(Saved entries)
■ ■ ■ ■ ■ ■ ■

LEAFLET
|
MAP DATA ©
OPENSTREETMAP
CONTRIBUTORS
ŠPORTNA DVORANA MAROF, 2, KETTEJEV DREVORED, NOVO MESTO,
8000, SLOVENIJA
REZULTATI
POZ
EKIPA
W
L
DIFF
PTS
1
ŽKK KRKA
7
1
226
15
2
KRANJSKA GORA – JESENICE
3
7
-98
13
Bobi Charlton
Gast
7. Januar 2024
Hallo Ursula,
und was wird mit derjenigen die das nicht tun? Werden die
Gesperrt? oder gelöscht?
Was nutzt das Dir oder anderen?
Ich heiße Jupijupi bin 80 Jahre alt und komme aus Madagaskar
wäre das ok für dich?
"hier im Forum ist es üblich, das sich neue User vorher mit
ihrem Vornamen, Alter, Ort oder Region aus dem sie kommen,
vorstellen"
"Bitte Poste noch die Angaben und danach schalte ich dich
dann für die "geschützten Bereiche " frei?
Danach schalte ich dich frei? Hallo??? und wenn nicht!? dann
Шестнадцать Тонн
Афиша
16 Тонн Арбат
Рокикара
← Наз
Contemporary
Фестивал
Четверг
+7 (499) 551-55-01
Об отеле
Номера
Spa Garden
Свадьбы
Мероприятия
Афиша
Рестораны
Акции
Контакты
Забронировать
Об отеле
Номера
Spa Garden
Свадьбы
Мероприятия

■ ■ ■ ■ ■ ■ ■

--- Required action ---
Whenever a line in the data holds "dann", copy that line.

--- Completed exercise ---
dann für die "geschützten Bereiche " frei?
Danach schalte ich dich frei? Hallo??? und wenn nicht!? dann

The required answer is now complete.